TestStand 2017 SP1 (32-bit) - 17.1.0.130
LabVIEW 2018 SP1 f4 (32-bit) - 18.0.1
NI-VISA - 18.5 (visa32.dll)
TestStand 2017 SP1 (32-bit) - 17.1.0.130
LabVIEW 2018 SP1 f4 (32-bit) - 18.0.1
NI-VISA - 22.5 (visa32.dll)
05-15-2024 07:25 AM - edited 05-15-2024 07:58 AM
Carlos,
Interesting. We are running two identical system and I have yet to see it occur on the second system. We are running:
Labview 2022 Q3 (32-bit)
Teststand 2022 Q4 (32-bit)
NI-VISA 22.5
Our second/duplicate system is pretty new and only released in the past week. I wonder if it has something to do with Windows. What operating system are you running? Are the PCs themselves identical? What are your COM port numbers?
05-15-2024 08:09 AM
We are running Windows 10 on all systems. All of them have the same type of hardware and start of from an image of the first one.

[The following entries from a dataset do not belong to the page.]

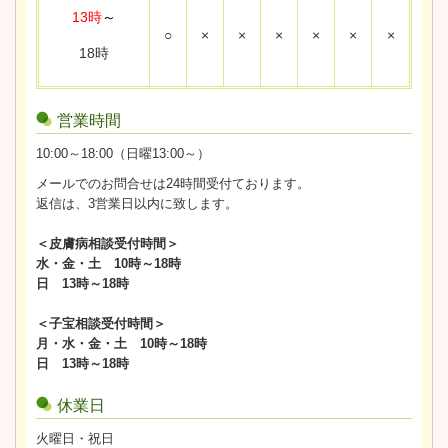
13時
～
○
×
×
×
×
×
×
18時
営業時間
10:00～18:00（日曜13:00～）
メールでのお問合せは24時間受付ております。
返信は、3営業日以内に致します。
＜皮膚病相談受付時間＞
水・金・土 10時～18時
日 13時～18時
＜子宝相談受付時間＞
月・水・金・土 10時～18時
日 13時～18時
休業日
火曜日・祝日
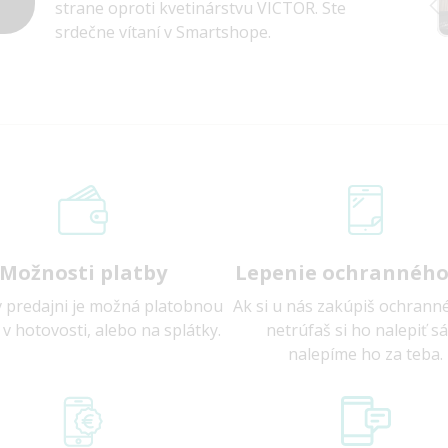
strane oproti kvetinárstvu VICTOR. Ste
srdečne vítaní v Smartshope.
Možnosti platby
Lepenie ochranného
v predajni je možná platobnou
Ak si u nás zakúpiš ochranné
 v hotovosti, alebo na splátky.
netrúfaš si ho nalepiť s
nalepíme ho za teba.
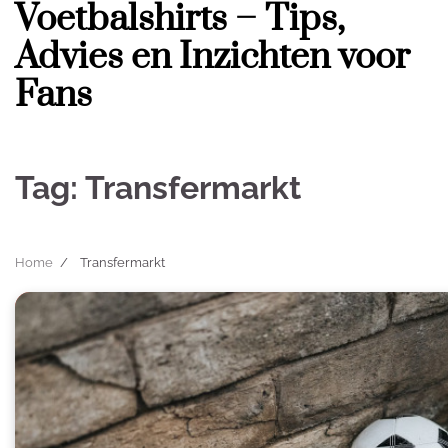
Voetbalshirts – Tips,
Skip
to
Advies en Inzichten voor
content
Fans
Tag:
Transfermarkt
Home
Transfermarkt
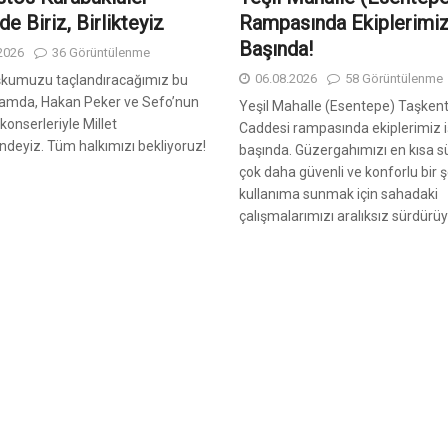
e Biriz, Birlikteyiz
Rampasında Ekiplerimiz
Başında!
2026
36 Görüntülenme
06.08.2026
58 Görüntülenme
oşkumuzu taçlandıracağımız bu
şamda, Hakan Peker ve Sefo’nun
Yeşil Mahalle (Esentepe) Taşken
konserleriyle Millet
Caddesi rampasında ekiplerimiz i
ndeyiz. Tüm halkımızı bekliyoruz!
başında. Güzergahımızı en kısa 
çok daha güvenli ve konforlu bir ş
kullanıma sunmak için sahadaki
çalışmalarımızı aralıksız sürdürü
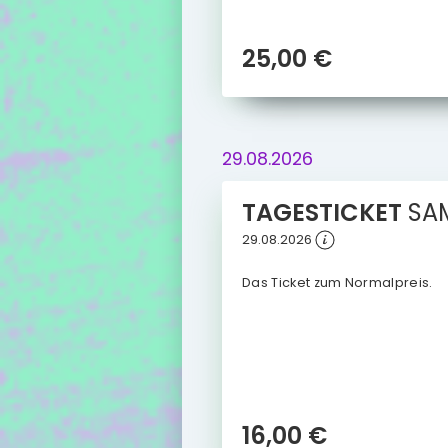
25,00 €
29.08.2026
TAGESTICKET
SA
29.08.2026
Das Ticket zum Normalpreis.
16,00 €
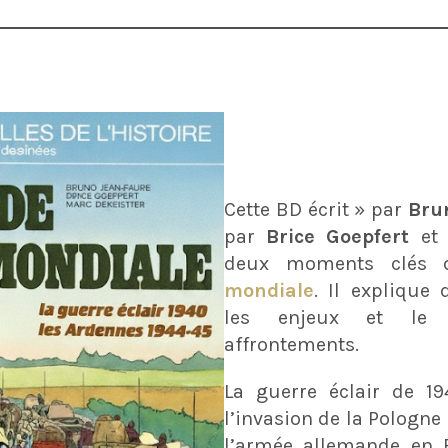
Cette BD écrit » par
Bru
par
Brice Goepfert
e
deux moments clés
mondiale
. Il explique
les enjeux et le 
affrontements.
La guerre éclair de 19
l’invasion de la Pologne 
l’armée allemande en E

We suspect the issue is hardware related: a DUT is connected whenever some other device is performing an action, which causes a faulty ground of sorts and breaks a low-level driver. This is only a suspicion.
For reference, we use multiple Waveshare USB to RS232 converters, one per DUT. DUTs sequences are asynchronous.
We also use multiple Segger JLink programmers, also one per DUT.
There are some other devices, such as power supply, DMM and so on, but we don't believe the issue is related with those.
The COM Port number are fairly common, i.e. COM8, COM9, COM10, for instance.
We have not been able to replicate the issue in a reliable way.
05-15-2024 08:45 AM - edited 05-15-2024 08:45 AM
Our setup seems to be simpler, and the DUTs are in an environmental chamber so there really isn't a way that they might become unplugged. I guess a grounding issue with us is possible, but nothing obvious right now. We actually use Sealevel serial servers setup with virtual COM ports. We runs the DUTs at COM200-COM231, so I was wondering if the higher number COM ports were causing a problem. I think we are in an acceptable range, though.
We are running Windows 11.
05-15-2024 08:54 AM
I can confidently tell you that it should not be the higher number COM Ports because we had a different project where the COM Ports would go into the thousands (a new one per DUT) and we did not have an issue.
Our suspicion for the grounding issue came from an occasion where we saw the device manager "blink" when a DUT was connected and the app immediately started to hang and eventually crash. During normal operation, this "blinking" did not occur.
At the time we bypassed some mass interconnect interfaces for USB that we had using a direct cable and it seemed to considerably help. Alas, we still have it occurring from time to time.
05-28-2024 08:27 AM
I wanted to follow up with you. After seeing that only one system was experiencing this "driver" issue, I decided to get a new PC from our IT department and set it up fresh myself. After ~2 weeks of running with the new PC, we have not seen this issue. I wonder if you should try setting up a brand new PC and updating to one of the newer versions of labview and teststand.
05-28-2024 09:51 AM
Hey Matty,
Thank you for the feedback.
Since we have now 7 PCs running the same software, I am not completely sure how I can do the same test. We have ran this software in our facilities in multiple systems with no problem, and the issue only appears when is more stressed in our customers' facilities, with their IT tools installed. As such, I don't discard it is related with some configuration but it is nearly impossible for us to test it out.
We have a few ideas that we will try in the following weeks, if I get some relevant information, I'll post here.